Leuchtturm2


Entscheidungsprozess:

Dieser Abschnitt enthält Hinweise zur Anforderung, dass eine Organisation ein Verfahren implementieren sollte, das sicherstellt, dass der Entscheidungsprozess und die Seniorität des Entscheidungsträgers dem Wert der Transaktion und dem wahrgenommenen Korruptionsrisiko angemessen sind (Maßnahme 13 des Antikorruptionsprogramms für Organisationen ).

In sehr kleinen Organisationen treffen in der Regel ein oder zwei Topmanager alle Entscheidungen, und es findet keine Delegation von Befugnissen statt. In größeren Organisationen hingegen ist es aufgrund der Anzahl der Mitarbeiter und Funktionen notwendig, dass der Vorstand Entscheidungen an ein oder mehrere Vorstandsmitglieder und/oder an Führungskräfte unterhalb der Vorstandsebene delegiert.

Die meisten größeren Organisationen verfügen über eine schriftliche Genehmigungsmatrix, die festlegt, welche Entscheidungen ein bestimmter Manager je nach finanziellem Umfang der Transaktion treffen kann. Bei Transaktionen mit höherem Wert sind in der Regel mindestens zwei Genehmigungen durch Manager erforderlich, und die Dienstaltersstufe des Genehmigers steigt in der Regel mit der Größe oder dem Risiko der Transaktion. Bei Transaktionen mit hohem Wert kann die Genehmigung des Vorstands erforderlich sein.

Die Organisation sollte das Korruptionsrisiko als zusätzlichen Faktor in diesen Entscheidungsprozess einbeziehen. Zwar kann das Korruptionsrisiko mit dem finanziellen Wert einer Transaktion steigen, doch ist dies nicht unbedingt der einzige Faktor. Eine Transaktion mit geringem Wert kann ein hohes Korruptionsrisiko bergen (z. B. die Erlangung einer Arbeitserlaubnis).

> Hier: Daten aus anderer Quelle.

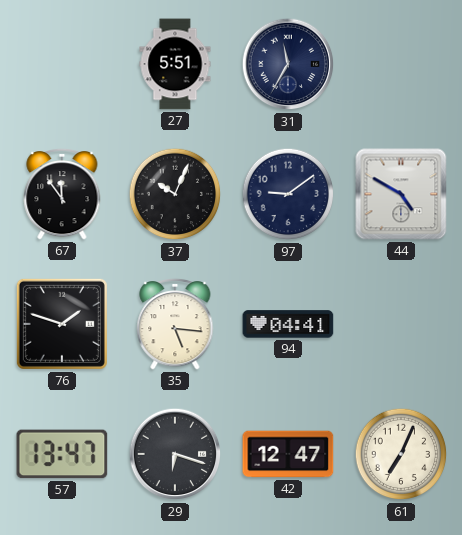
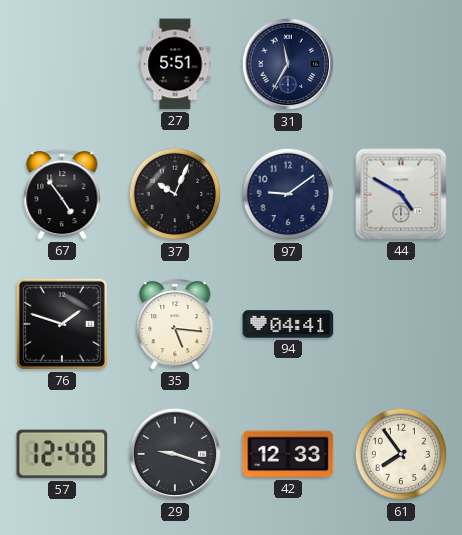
67: 11:54 -> 4:54
57: 13:47 -> 12:48
29: 6:18 -> 9:18
42: 12:47 -> 12:33
61: 7:04 -> 7:54
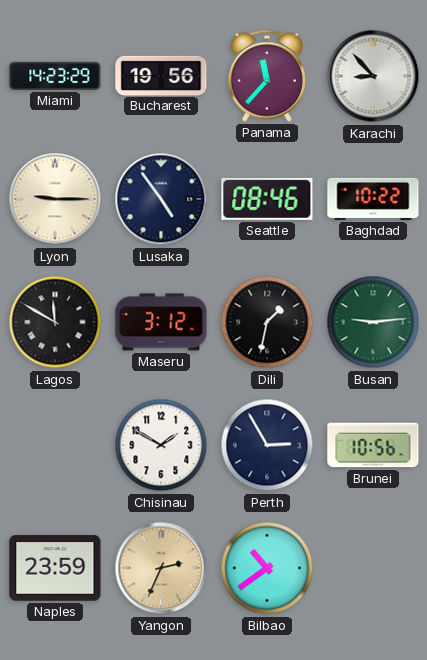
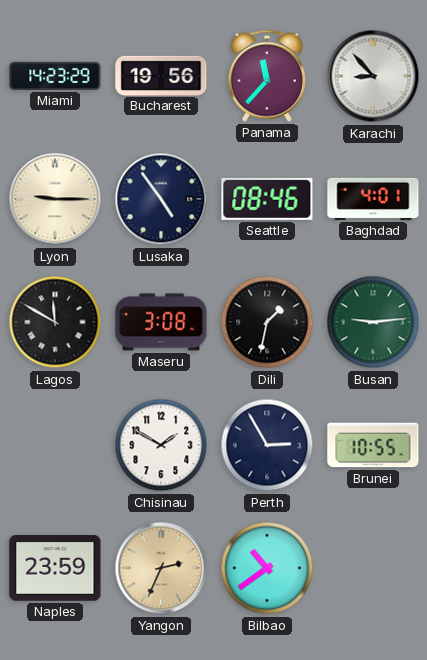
Baghdad: 10:22 -> 4:01
Maseru: 3:12 -> 3:08
Brunei: 10:56 -> 10:55
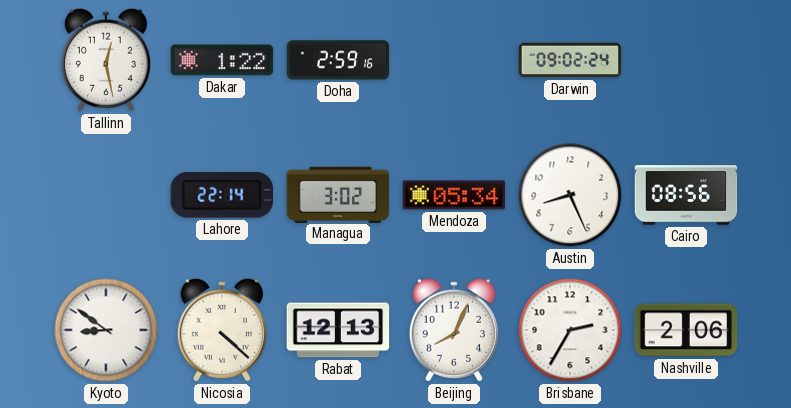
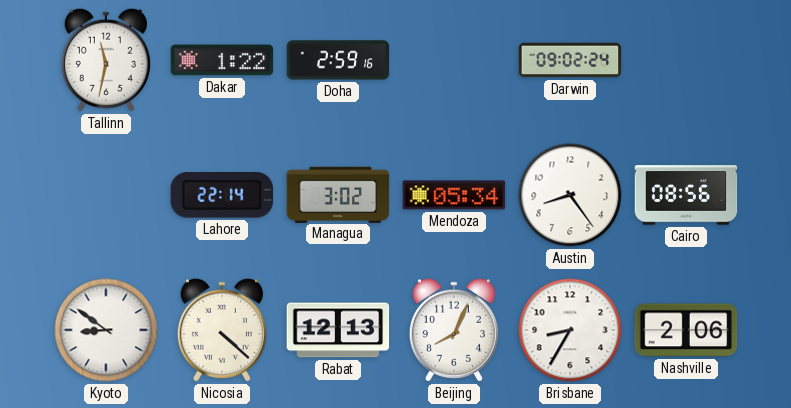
Tallinn: 12:28 -> 11:32
Austin: 8:26 -> 8:24
Brisbane: 2:35 -> 8:35
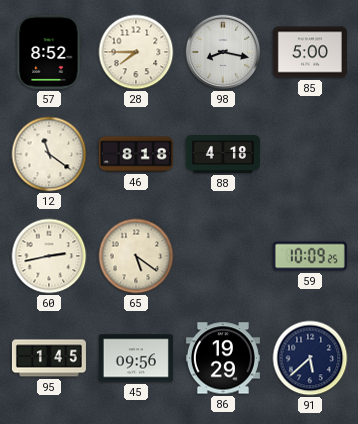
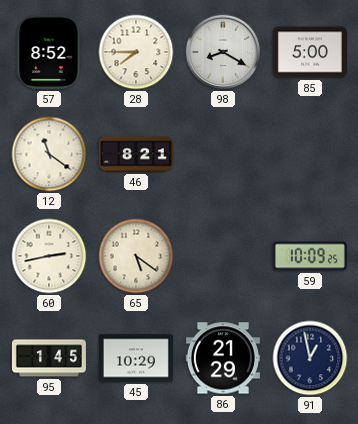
98: 8:17 -> 8:20
46: 8:18 -> 8:21
88: 4:18 -> none
45: 09:56 -> 10:29
86: 19:29 -> 21:29
91: 5:38 -> 12:58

Die Organisation sollte daher im Rahmen ihrer Risikobewertung (siehe Korruptionsrisikobewertung der Organisation ) die Art der Transaktion, die ein Korruptionsrisiko birgt, sowie die Wahrscheinlichkeit und das Ausmaß dieses Risikos bewerten. Für eine Transaktion mit einem über ein geringes Korruptionsrisiko hinausgehenden Risiko ist die Zustimmung von mindestens zwei Führungskräften erforderlich, deren Seniorität dem Ausmaß und den voraussichtlichen Auswirkungen des Risikos angemessen sein sollte. Transaktionen mit hohem Korruptionsrisiko, die erhebliche negative Auswirkungen auf die Organisation haben könnten, bedürfen voraussichtlich der Zustimmung des Vorstands.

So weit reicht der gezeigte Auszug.